How to compare five-year fixed mortgage rates

The table at the top of this article provides a glance at the best mortgage rates offered by a swath of Canadian lenders. If you are shopping for a mortgage on a new home purchase, input the home price, down payment amount and location to view the best mortgage rates available. The tool can also be used to view mortgage rates for products with different rate types, such as variable, and terms, such as 25 years.

Using the green tabs at the top of the table, you can also view mortgage rates for the following:

Mortgage renewal: If your mortgage term is coming to an end and you have an outstanding mortgage balance, you will have to renew your contract for another term. You can do this with either your existing lender or another one—but it’s always good to shop around. To view mortgage renewal rates for a new five-year term, enter your current mortgage balance, remaining amortization, mortgage payment frequency and location.

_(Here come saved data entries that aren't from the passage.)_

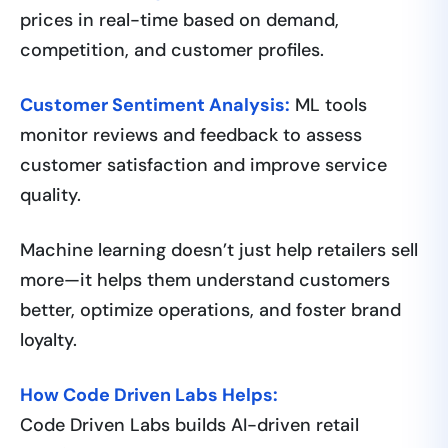
prices in real-time based on demand,
competition, and customer profiles.
Customer Sentiment Analysis:
ML tools
monitor reviews and feedback to assess
customer satisfaction and improve service
quality.
Machine learning doesn’t just help retailers sell
more—it helps them understand customers
better, optimize operations, and foster brand
loyalty.
How Code Driven Labs Helps:
Code Driven Labs builds AI-driven retail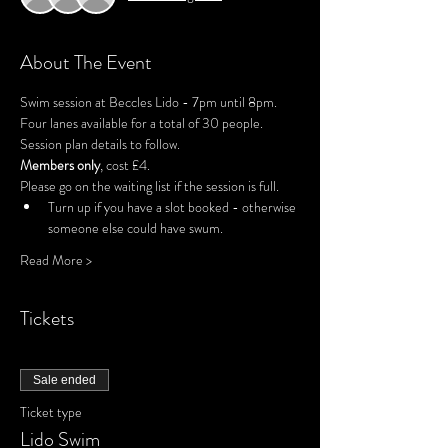
About The Event
Swim session at Beccles Lido - 7pm until 8pm.
Four lanes available for a total of 30 people.
Session plan details to follow.
Members only
, cost £4.
Please go on the waiting list if the session is full.
Turn up if you have a slot booked - otherwise 
someone else could have swum.
Read More >
Tickets
Sale ended
Ticket type
Lido Swim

Mortgage refinance: If you want to break your current mortgage contract and negotiate a new contract, that’s called refinancing. You may want to do this to take advantage of lower interest rates or access equity in your home. However, the decision to refinance should not be taken lightly, because you could end up paying significant penalty fees. If you want to see five-year mortgage rates on a mortgage refinance, enter your current mortgage balance, as well as the amount of equity you wish to access.

Home equity line of credit (HELOC): This is a revolving line of credit, for a pre-approved amount of money, that allows you to borrow from the equity in your home. The interest rates on HELOCs are usually lower than those for traditional lines of credit, but higher than those typically offered for variable-rate mortgages. The money borrowed through a HELOC is repaid, with interest, in addition to your regular mortgage payments.

How are five-year fixed mortgage rates determined in Canada? 

Rates for five-year fixed mortgages are strongly linked to the price of five-year government bonds. Banks rely on bonds to generate stable profits and offset potential losses from the money they lend as mortgages. When banks expect their bond profits to increase, they lower their fixed-mortgage rates, and vice versa. 

Historically, fixed rates have tended to hover above variable rates, however there are a few instances when variable rates have surpassed fixed rates. This historical trend suggests buyers may end up paying more for fixed mortgages, especially during periods of falling interest rates. 

However, when Canadian inflation rates exceed the norm, hikes in the Bank of Canada’s overnight rate—which lead to higher variable interest rates—are often not far behind. At times like these, locking in a fixed mortgage rate could be a smart option for borrowers who want to avoid the fluctuations that come with variable-rate mortgages.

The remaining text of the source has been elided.